*** Block opens ***

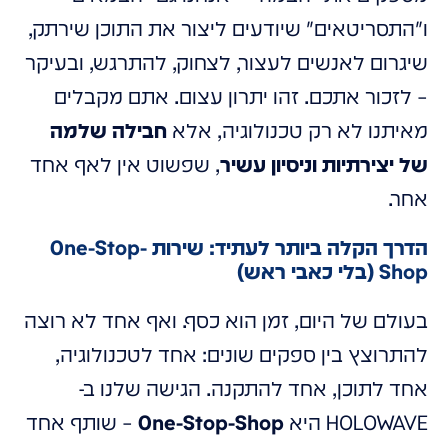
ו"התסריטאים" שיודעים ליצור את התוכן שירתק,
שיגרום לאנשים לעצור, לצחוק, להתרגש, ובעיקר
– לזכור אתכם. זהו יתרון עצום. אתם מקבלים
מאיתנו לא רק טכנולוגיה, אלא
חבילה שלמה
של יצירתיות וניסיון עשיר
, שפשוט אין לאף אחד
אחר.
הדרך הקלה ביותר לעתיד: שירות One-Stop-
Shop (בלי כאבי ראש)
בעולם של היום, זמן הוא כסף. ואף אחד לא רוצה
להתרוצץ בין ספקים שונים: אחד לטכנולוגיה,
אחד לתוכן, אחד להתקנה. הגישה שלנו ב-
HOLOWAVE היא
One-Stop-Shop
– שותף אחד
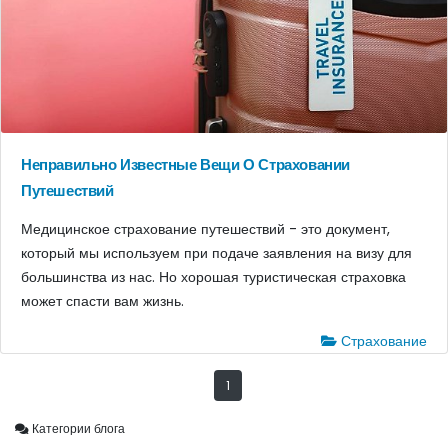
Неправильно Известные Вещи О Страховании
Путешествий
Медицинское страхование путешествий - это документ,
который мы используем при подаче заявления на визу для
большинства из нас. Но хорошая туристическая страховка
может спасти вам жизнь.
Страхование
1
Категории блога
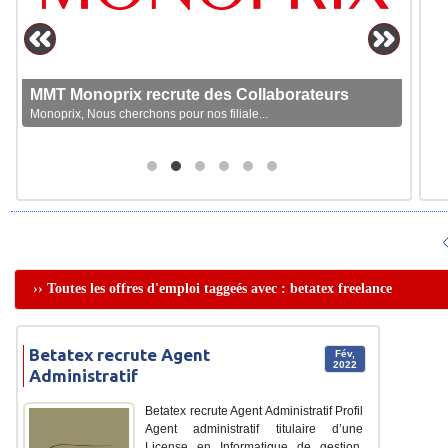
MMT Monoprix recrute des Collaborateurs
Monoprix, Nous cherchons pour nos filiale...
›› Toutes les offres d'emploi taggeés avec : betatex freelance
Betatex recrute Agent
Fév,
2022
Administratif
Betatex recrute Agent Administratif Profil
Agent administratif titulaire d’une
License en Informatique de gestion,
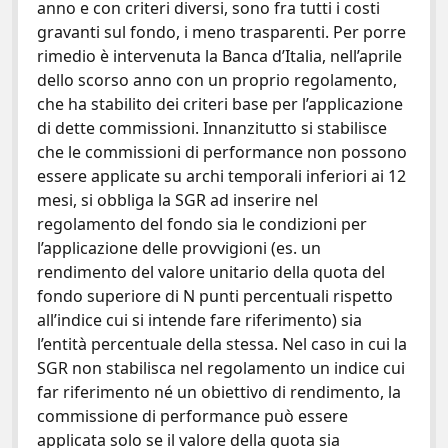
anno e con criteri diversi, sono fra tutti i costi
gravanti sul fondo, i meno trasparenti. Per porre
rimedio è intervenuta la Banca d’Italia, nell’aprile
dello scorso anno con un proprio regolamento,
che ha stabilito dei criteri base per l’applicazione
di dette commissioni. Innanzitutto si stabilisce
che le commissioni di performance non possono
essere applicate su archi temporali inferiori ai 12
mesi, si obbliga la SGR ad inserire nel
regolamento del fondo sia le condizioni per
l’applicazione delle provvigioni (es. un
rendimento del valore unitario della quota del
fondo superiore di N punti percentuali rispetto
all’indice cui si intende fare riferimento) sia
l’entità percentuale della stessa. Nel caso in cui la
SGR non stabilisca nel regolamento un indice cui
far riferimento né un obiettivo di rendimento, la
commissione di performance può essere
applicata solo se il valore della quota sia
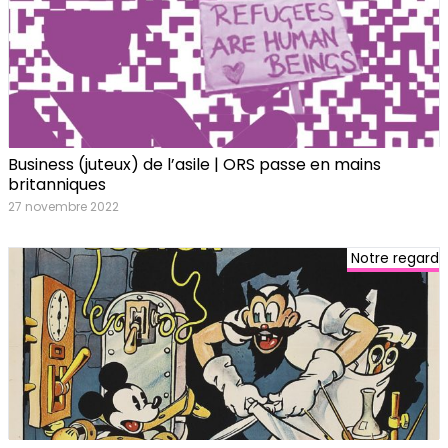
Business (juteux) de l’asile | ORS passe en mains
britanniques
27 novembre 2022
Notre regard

*** Block closes ***
*** Block opens ***

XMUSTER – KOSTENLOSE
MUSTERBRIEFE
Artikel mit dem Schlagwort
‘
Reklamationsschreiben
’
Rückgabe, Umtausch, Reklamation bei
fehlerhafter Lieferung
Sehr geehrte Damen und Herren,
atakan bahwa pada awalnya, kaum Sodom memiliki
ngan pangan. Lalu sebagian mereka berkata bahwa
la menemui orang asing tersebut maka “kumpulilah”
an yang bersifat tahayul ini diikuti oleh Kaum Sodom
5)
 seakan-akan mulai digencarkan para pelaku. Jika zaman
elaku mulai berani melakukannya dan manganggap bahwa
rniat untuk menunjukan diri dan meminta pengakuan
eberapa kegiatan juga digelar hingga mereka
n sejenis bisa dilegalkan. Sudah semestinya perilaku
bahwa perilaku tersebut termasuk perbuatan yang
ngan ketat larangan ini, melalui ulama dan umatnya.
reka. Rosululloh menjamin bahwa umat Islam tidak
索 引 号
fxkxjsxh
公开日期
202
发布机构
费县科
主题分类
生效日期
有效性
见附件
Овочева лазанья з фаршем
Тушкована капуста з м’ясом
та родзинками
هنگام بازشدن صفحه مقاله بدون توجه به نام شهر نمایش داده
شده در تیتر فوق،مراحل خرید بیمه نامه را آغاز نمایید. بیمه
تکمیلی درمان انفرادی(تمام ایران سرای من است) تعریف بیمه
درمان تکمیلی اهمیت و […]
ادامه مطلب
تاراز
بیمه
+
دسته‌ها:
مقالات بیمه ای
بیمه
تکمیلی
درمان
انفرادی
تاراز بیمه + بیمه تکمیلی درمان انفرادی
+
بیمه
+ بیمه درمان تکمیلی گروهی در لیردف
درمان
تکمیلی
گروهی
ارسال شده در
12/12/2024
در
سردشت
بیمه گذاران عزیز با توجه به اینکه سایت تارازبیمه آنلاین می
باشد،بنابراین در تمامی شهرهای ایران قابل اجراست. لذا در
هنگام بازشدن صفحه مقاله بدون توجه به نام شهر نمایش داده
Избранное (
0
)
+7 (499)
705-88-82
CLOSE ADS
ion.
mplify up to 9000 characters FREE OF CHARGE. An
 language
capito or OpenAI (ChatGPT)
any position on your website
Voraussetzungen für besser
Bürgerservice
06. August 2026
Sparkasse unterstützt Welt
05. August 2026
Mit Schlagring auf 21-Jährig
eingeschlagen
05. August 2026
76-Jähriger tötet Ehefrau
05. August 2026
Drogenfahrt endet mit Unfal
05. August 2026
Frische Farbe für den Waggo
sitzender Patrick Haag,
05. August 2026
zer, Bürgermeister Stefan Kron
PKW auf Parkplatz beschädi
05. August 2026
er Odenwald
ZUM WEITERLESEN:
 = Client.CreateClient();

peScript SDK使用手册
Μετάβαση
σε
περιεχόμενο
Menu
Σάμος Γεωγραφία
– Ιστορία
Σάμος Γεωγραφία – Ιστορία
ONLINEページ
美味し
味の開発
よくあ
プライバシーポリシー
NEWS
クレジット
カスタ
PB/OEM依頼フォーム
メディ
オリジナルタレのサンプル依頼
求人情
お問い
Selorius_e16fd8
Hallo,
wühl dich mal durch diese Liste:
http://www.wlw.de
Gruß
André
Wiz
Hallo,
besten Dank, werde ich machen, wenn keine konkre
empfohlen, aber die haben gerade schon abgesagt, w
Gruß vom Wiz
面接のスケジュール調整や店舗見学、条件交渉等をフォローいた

*** Block closes ***
*** Block opens ***

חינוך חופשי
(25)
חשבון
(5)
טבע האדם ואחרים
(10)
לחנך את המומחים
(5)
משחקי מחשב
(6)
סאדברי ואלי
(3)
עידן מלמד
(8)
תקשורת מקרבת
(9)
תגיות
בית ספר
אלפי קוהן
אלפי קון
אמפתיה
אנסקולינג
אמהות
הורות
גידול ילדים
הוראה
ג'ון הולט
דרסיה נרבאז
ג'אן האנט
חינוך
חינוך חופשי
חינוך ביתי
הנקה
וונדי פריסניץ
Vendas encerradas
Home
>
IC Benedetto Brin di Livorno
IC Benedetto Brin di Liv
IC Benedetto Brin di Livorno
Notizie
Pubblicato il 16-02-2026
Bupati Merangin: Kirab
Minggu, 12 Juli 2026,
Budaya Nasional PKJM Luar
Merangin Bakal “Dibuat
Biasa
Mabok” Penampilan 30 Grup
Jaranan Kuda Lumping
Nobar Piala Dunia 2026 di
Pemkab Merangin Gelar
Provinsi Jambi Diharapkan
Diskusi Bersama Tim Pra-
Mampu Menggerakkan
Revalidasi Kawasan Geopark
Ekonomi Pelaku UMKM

*** Block closes ***

Give again exactly, and only, the lines above starting at the one with "תקשורת מקרבת" and ending at the one with "Nobar Piala Dunia 2026 di".

**Solution for this task:**
תקשורת מקרבת
(9)
תגיות
בית ספר
אלפי קוהן
אלפי קון
אמפתיה
אנסקולינג
אמהות
הורות
גידול ילדים
הוראה
ג'ון הולט
דרסיה נרבאז
ג'אן האנט
חינוך
חינוך חופשי
חינוך ביתי
הנקה
וונדי פריסניץ
Vendas encerradas
Home
>
IC Benedetto Brin di Livorno
IC Benedetto Brin di Liv
IC Benedetto Brin di Livorno
Notizie
Pubblicato il 16-02-2026
Bupati Merangin: Kirab
Minggu, 12 Juli 2026,
Budaya Nasional PKJM Luar
Merangin Bakal “Dibuat
Biasa
Mabok” Penampilan 30 Grup
Jaranan Kuda Lumping
Nobar Piala Dunia 2026 di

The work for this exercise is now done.